- Assignment:
In the records that follow, the lines from the one containing "lm (appareil)" to the one containing "(valeur réelle)", inclusive, are to be given again exactly.

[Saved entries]

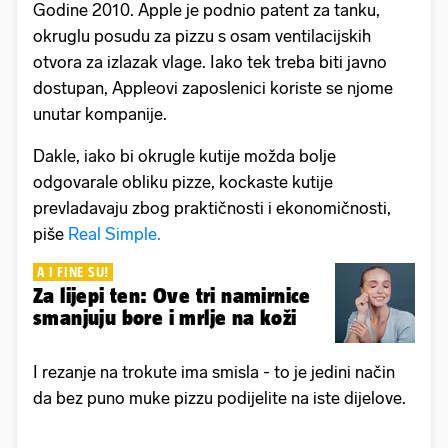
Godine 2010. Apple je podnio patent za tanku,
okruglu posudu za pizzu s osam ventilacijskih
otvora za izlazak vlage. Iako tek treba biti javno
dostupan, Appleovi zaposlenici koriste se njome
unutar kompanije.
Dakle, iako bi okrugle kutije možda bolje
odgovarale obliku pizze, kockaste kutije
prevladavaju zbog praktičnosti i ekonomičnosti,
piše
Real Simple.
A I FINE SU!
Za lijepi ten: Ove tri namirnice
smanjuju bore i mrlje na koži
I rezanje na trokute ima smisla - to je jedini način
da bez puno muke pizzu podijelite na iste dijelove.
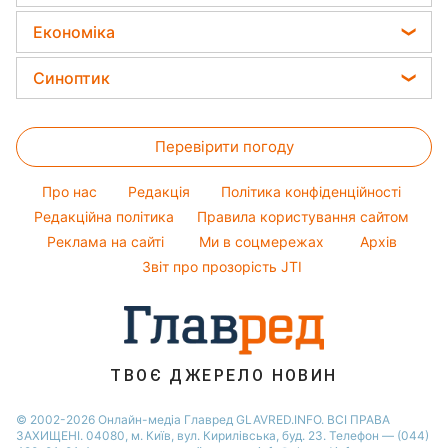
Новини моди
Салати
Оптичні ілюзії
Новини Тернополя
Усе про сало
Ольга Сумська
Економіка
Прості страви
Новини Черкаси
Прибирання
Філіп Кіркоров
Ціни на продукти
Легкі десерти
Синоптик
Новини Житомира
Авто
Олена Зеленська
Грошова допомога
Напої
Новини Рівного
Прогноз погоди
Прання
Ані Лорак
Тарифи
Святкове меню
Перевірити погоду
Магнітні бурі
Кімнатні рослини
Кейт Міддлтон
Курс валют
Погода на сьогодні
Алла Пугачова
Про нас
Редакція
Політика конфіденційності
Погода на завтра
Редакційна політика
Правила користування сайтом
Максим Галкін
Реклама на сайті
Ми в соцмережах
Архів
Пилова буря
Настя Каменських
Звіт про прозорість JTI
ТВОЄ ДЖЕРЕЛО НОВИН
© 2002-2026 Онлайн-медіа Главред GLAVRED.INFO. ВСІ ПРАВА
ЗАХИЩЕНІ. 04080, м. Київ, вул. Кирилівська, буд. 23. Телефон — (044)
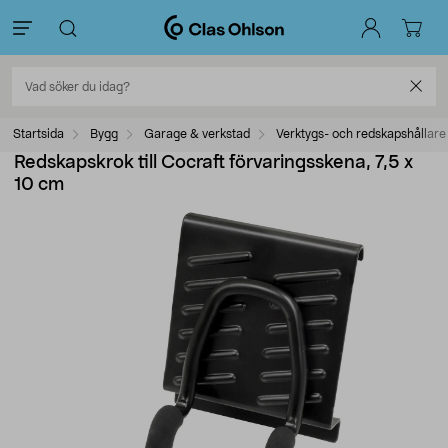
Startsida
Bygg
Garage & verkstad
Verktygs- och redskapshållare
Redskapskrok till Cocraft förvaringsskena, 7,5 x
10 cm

* * *

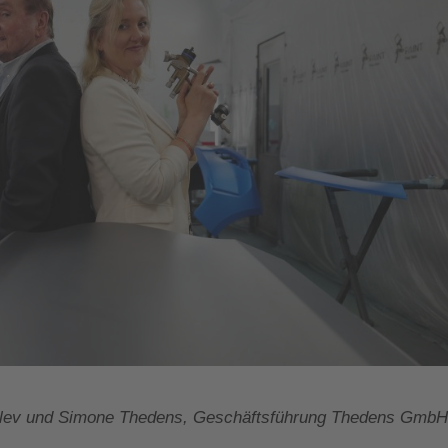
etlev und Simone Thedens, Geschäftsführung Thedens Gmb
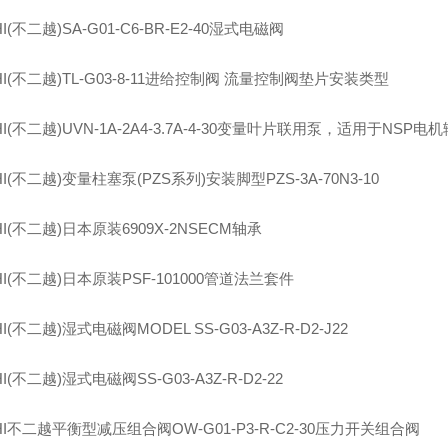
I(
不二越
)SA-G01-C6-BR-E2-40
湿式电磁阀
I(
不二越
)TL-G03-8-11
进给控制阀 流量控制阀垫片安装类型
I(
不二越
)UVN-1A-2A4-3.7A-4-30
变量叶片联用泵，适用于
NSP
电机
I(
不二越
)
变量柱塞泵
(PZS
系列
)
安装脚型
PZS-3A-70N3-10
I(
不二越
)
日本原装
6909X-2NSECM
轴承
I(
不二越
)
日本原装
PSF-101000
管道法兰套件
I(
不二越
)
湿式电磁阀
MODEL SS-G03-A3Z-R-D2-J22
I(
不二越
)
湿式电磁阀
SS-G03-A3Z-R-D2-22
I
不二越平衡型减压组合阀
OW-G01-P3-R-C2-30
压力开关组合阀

==

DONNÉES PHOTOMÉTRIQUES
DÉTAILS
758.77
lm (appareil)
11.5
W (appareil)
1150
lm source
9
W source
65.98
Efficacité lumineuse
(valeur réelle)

- Answer space:
lm (appareil)
11.5
W (appareil)
1150
lm source
9
W source
65.98
Efficacité lumineuse
(valeur réelle)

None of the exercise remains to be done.